Search the listing below for the word "hero" and copy each line where it appears.

---

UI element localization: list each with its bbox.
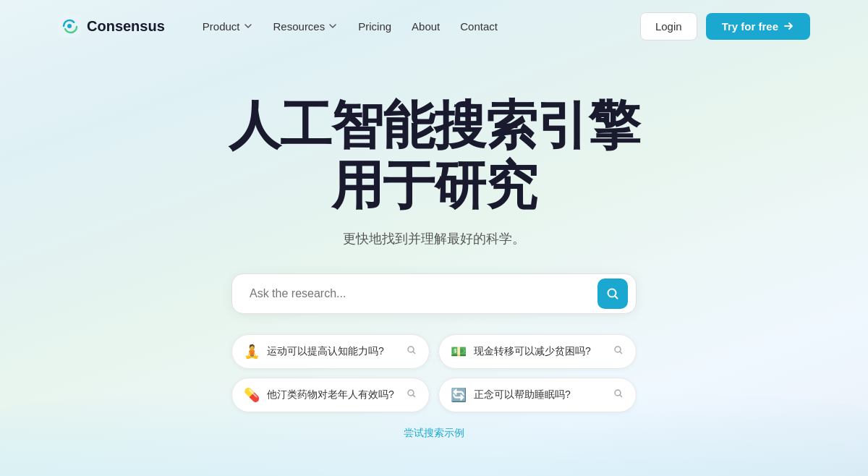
nav-pricing[interactable]: Pricing — [349, 14, 400, 38]
hero-section: 人工智能搜索引擎 用于研究 更快地找到并理解最好的科学。 🧘运动可以提高认知能力… — [0, 52, 868, 440]
pill-search-icon-3 — [613, 388, 624, 402]
search-input[interactable] — [231, 273, 637, 314]
navbar-right: Login Try for free — [640, 12, 810, 41]
hero-subtitle: 更快地找到并理解最好的科学。 — [343, 230, 525, 247]
try-for-free-button[interactable]: Try for free — [706, 13, 810, 40]
svg-point-1 — [67, 24, 72, 28]
suggestion-pill-3[interactable]: 🔄正念可以帮助睡眠吗? — [438, 378, 637, 412]
pill-text-1: 现金转移可以减少贫困吗? — [474, 345, 605, 358]
arrow-right-icon — [783, 20, 794, 32]
nav-product[interactable]: Product — [194, 14, 262, 38]
nav-contact[interactable]: Contact — [451, 14, 506, 38]
suggestion-pill-2[interactable]: 💊他汀类药物对老年人有效吗? — [231, 378, 430, 412]
search-container — [231, 273, 637, 314]
pill-text-2: 他汀类药物对老年人有效吗? — [267, 388, 399, 401]
try-examples-link[interactable]: 尝试搜索示例 — [404, 427, 464, 440]
logo-icon — [58, 14, 81, 38]
pill-search-icon-1 — [613, 344, 624, 359]
navbar-left: Consensus Product Resources Pricing Abou… — [58, 14, 506, 38]
pill-emoji-2: 💊 — [244, 387, 260, 403]
suggestion-pill-0[interactable]: 🧘运动可以提高认知能力吗? — [231, 334, 430, 369]
hero-title: 人工智能搜索引擎 用于研究 — [229, 95, 639, 216]
search-button[interactable] — [597, 279, 628, 309]
nav-resources[interactable]: Resources — [265, 14, 347, 38]
nav-links: Product Resources Pricing About Contact — [194, 14, 506, 38]
product-chevron-icon — [243, 21, 253, 31]
logo[interactable]: Consensus — [58, 14, 165, 38]
login-button[interactable]: Login — [640, 12, 697, 41]
resources-chevron-icon — [328, 21, 338, 31]
pill-emoji-1: 💵 — [451, 344, 467, 360]
brand-name: Consensus — [87, 18, 165, 35]
pill-search-icon-2 — [406, 388, 417, 402]
pill-text-0: 运动可以提高认知能力吗? — [267, 345, 399, 358]
suggestion-pill-1[interactable]: 💵现金转移可以减少贫困吗? — [438, 334, 637, 369]
pill-emoji-0: 🧘 — [244, 344, 260, 360]
search-icon — [605, 286, 620, 301]
pill-emoji-3: 🔄 — [451, 387, 467, 403]
nav-about[interactable]: About — [403, 14, 448, 38]
pill-text-3: 正念可以帮助睡眠吗? — [474, 388, 605, 401]
suggestions-grid: 🧘运动可以提高认知能力吗?💵现金转移可以减少贫困吗?💊他汀类药物对老年人有效吗?… — [231, 334, 637, 412]
pill-search-icon-0 — [406, 344, 417, 359]
navbar: Consensus Product Resources Pricing Abou… — [0, 0, 868, 52]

---

» EXERCISE OUTPUT:
hero-section: 人工智能搜索引擎 用于研究 更快地找到并理解最好的科学。 🧘运动可以提高认知能力… — [0, 52, 868, 440]
hero-subtitle: 更快地找到并理解最好的科学。 — [343, 230, 525, 247]
hero-title: 人工智能搜索引擎 用于研究 — [229, 95, 639, 216]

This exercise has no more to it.